Qualität garantiert – Standards einheitlich
Zentraler Knackpunkt bei der Modularisierung einer Ausbildung mit elf verschiedenen Lehrstätten – jede ist separat qualitätszertifiziert – ist die Nivellierung der angebotenen Module bei allen Ausbildungsorten. Ohne sie wären die gesamten Flexibilisierungsbemühungen wenig wert. Bis vor kurzem thronte über dem gesamten Meisterwesen der Schweizer Schreiner die Meisterprüfungskommission. Ihre Aufgabe war die Organisation und Abnahme der Meisterprüfung sowie die ehrenvolle Übergabe des Diploms.
Sie wurde von der „Qualitätssicherungskommission QS-K“ abgelöst, welche die Gesamtverantwortung für das modularisierte Bildungssystem trägt. Ihr ist ein Fachaudit-Team (FAT) zur Seite gestellt. Dieses gliedert sich in fünf Bereiche (C-Technik, Allgemeinbildung, Betriebswirtschaft, Visuelles und Berufsgrundlagen) mit je drei Mitgliedern. Sie prüfen die von den Schulen erarbeiteten Module inhaltlich und akkreditieren sie – oder verlangen Änderungen.
Es geht um die Unterrichtsplanung und um den Prüfungsverlauf im Modul. Aber auch Schulbesuche während der einzelnen Module gehören zu den Aufgaben des Fachaudit-Teams.

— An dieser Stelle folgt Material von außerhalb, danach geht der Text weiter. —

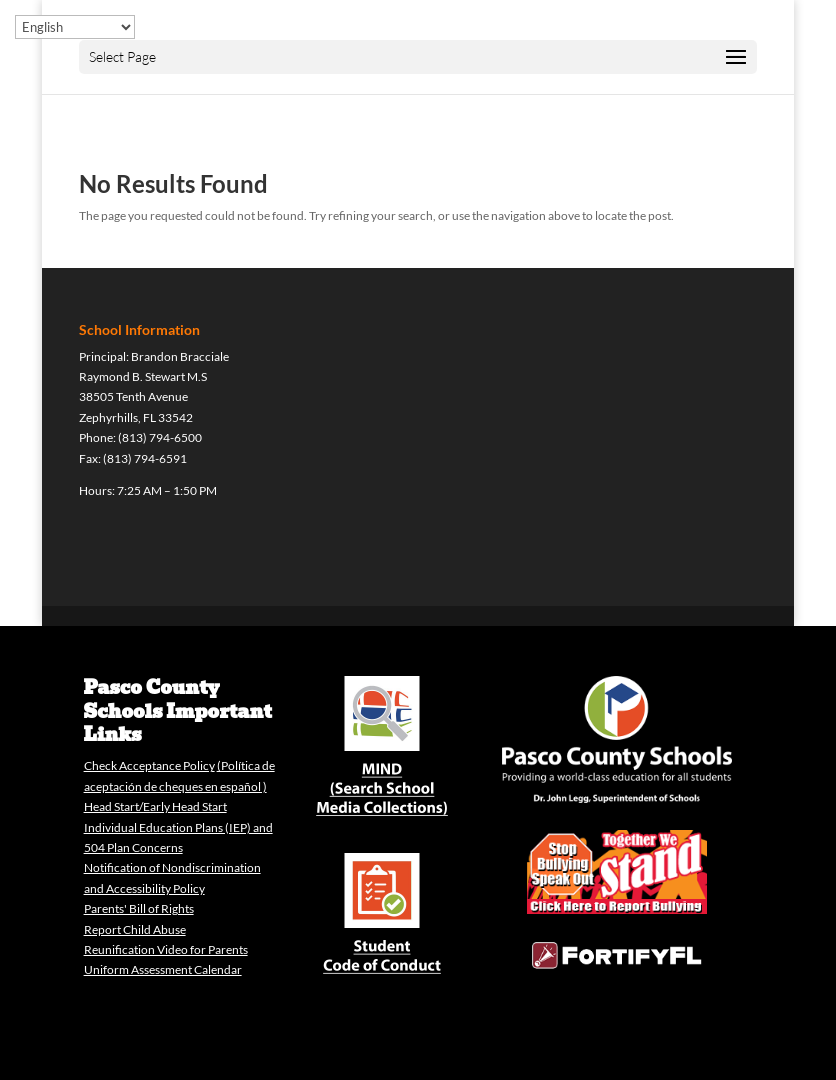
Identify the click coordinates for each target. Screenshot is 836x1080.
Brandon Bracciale (180, 356)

Weil die Schlussprüfungen (Lernzielkontrollen) der Module als fallweise Projektstudien konzipiert sind, bedarf es zur Abnahme jeweils Fachexperten mit spezifischem Know-how. Für die eidgenössischen Prüfungen (Werkmeister, Projektleiter Innenausbau und Schreinermeister) besteht ein besonderer Pool von Expertinnen und Experten, die von der QS-K für die Schlussprüfungen je nach inhaltlicher Gewichtung fallweise beigezogen werden. Die Mitglieder von QS-K, FAT und Expertenpool sind ausnahmslos hochqualifizierte Berufsleute aus der Praxis. Für die Meisterprüfung, die heute nur noch zwei Tage dauert (vormals sechs Tage) und keine praktische Schreinerarbeit mehr beinhaltet, müssen die Anwärter vorher eine Diplomarbeit schreiben. Diese Arbeit wächst inhaltlich aus den Modulen heraus und wird an der Meisterprüfung präsentiert.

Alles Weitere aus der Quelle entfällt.